## Work required
From the records below, transcribe only the lines running from the one with "[this statement is untrue]; (3)" through the one with "because of a". Keep both of those end lines.

## Task data
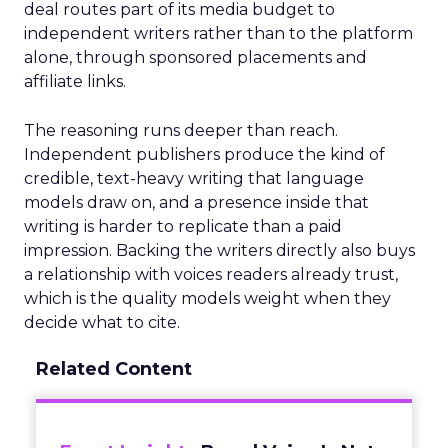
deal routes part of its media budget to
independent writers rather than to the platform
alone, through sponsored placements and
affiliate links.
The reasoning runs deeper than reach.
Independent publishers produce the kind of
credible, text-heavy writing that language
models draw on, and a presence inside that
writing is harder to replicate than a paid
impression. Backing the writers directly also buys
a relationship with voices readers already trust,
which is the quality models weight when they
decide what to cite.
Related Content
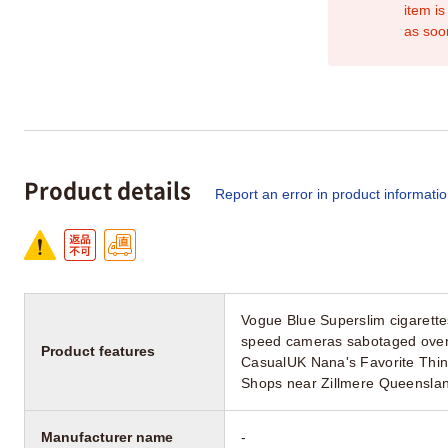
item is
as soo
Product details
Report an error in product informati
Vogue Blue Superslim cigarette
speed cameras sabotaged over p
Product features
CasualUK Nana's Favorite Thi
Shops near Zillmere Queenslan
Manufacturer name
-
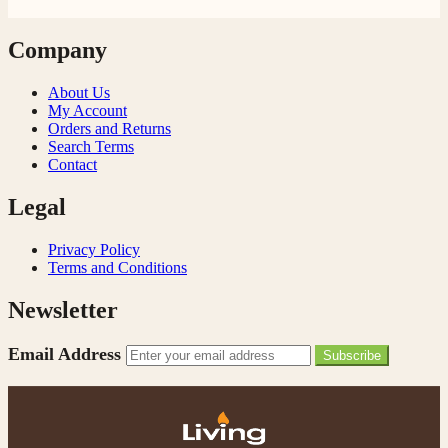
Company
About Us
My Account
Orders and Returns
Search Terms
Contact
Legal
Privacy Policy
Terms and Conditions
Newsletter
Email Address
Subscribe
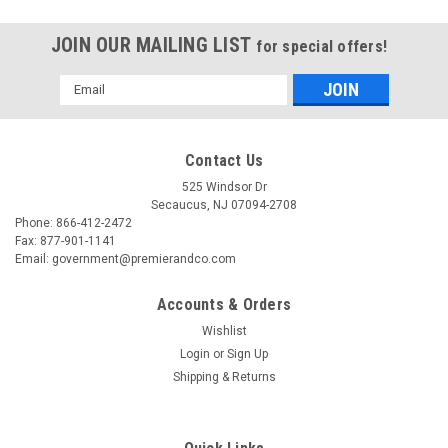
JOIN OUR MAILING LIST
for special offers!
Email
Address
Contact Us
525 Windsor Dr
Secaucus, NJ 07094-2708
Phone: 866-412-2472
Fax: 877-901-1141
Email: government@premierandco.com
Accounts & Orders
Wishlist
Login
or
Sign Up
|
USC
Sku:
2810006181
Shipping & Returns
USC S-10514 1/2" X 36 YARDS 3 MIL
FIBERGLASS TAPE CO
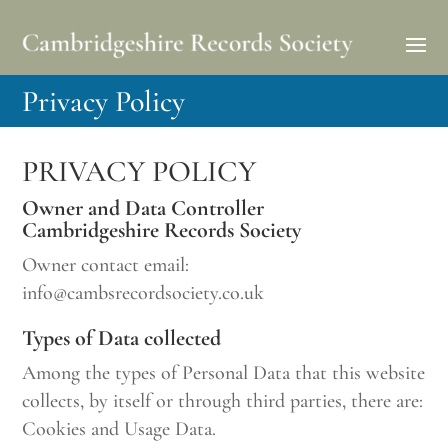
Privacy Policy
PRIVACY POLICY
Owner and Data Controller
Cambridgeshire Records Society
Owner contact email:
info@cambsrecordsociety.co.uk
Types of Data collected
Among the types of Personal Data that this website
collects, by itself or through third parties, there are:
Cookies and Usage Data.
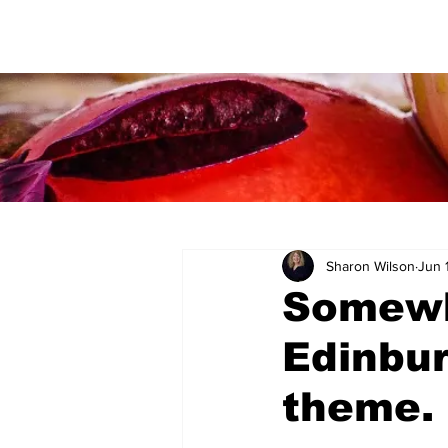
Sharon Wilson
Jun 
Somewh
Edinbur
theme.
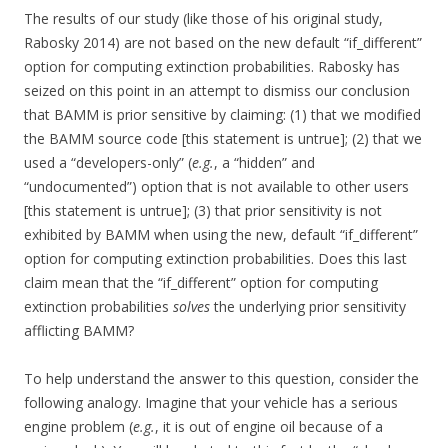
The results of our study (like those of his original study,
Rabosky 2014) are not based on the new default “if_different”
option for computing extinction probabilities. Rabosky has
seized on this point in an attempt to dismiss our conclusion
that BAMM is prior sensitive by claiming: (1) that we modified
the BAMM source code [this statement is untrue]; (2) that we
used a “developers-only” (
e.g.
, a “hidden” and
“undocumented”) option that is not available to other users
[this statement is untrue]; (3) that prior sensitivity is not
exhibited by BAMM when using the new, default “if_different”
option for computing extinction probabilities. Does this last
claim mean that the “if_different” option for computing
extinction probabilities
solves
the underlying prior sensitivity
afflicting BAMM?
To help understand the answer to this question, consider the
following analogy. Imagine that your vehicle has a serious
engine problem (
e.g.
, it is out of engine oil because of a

---

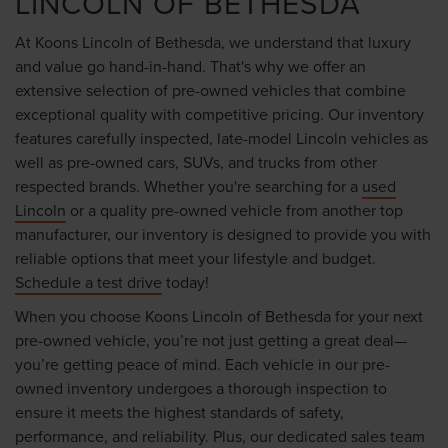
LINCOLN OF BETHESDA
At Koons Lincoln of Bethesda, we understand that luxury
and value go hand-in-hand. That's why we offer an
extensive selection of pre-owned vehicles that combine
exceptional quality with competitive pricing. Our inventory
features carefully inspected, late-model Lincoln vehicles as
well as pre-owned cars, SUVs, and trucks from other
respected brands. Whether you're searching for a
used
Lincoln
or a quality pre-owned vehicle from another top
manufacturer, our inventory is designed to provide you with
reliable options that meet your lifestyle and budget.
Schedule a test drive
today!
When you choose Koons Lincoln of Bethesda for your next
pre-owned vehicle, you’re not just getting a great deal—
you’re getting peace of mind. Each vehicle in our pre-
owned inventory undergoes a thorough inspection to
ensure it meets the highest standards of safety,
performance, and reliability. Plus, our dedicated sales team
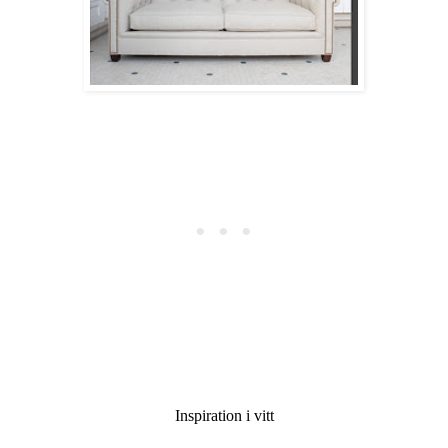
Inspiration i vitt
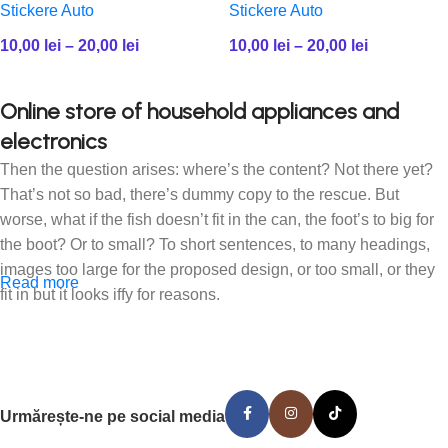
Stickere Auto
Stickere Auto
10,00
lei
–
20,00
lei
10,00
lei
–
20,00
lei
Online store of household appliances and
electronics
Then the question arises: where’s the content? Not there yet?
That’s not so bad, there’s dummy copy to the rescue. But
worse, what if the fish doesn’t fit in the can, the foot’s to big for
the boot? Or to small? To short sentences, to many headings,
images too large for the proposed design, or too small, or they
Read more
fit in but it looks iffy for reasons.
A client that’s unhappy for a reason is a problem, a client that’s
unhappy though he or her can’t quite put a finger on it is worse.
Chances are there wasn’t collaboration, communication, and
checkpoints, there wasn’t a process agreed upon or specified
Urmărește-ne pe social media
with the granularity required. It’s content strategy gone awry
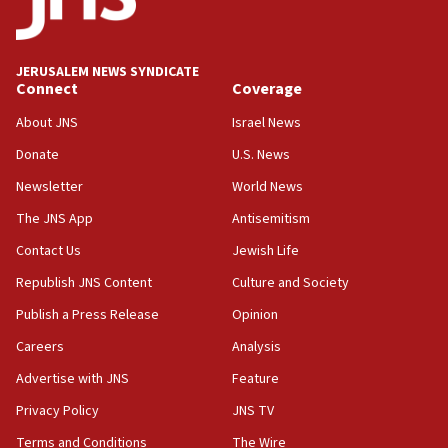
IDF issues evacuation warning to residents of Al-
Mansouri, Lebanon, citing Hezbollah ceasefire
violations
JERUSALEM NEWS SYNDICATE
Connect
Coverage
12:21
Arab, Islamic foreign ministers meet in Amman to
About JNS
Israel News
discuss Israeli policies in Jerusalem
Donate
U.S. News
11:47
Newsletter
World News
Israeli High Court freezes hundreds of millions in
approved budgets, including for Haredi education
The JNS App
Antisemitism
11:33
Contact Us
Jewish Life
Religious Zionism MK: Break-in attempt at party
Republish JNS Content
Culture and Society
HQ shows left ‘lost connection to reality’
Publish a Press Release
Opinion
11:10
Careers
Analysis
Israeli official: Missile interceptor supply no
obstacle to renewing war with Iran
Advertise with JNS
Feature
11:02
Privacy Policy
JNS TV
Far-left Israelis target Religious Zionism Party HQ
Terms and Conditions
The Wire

--

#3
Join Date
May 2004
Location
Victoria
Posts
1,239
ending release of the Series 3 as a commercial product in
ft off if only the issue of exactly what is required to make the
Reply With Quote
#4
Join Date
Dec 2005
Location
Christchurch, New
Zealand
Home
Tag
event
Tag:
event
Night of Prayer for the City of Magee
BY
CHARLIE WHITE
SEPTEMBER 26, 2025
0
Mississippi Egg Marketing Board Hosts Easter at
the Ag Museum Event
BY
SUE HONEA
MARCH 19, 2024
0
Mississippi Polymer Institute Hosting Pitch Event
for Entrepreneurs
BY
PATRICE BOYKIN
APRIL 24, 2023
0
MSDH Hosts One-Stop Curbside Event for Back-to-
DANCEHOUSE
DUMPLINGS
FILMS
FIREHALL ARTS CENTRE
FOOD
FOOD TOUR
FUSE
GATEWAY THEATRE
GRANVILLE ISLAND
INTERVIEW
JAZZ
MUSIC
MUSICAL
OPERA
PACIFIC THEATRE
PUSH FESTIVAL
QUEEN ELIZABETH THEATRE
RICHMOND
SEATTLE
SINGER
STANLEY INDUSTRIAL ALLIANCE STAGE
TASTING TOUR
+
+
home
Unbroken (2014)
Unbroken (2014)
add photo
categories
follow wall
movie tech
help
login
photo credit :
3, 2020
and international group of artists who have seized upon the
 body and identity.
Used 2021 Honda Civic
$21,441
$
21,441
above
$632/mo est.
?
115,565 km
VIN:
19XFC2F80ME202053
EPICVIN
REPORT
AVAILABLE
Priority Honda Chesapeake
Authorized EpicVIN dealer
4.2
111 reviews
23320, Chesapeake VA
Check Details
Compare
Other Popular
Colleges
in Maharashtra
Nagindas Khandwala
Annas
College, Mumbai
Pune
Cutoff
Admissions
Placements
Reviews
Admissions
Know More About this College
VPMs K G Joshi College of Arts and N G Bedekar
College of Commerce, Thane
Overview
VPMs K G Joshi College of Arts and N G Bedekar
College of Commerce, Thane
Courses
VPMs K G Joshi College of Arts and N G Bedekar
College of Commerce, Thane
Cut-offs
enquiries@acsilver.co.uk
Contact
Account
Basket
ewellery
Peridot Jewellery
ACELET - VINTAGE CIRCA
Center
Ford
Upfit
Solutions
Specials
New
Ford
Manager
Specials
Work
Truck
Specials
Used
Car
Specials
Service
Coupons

## Expected answer
[this statement is untrue]; (3) that prior sensitivity is not
exhibited by BAMM when using the new, default “if_different”
option for computing extinction probabilities. Does this last
claim mean that the “if_different” option for computing
extinction probabilities
solves
the underlying prior sensitivity
afflicting BAMM?
To help understand the answer to this question, consider the
following analogy. Imagine that your vehicle has a serious
engine problem (
e.g.
, it is out of engine oil because of a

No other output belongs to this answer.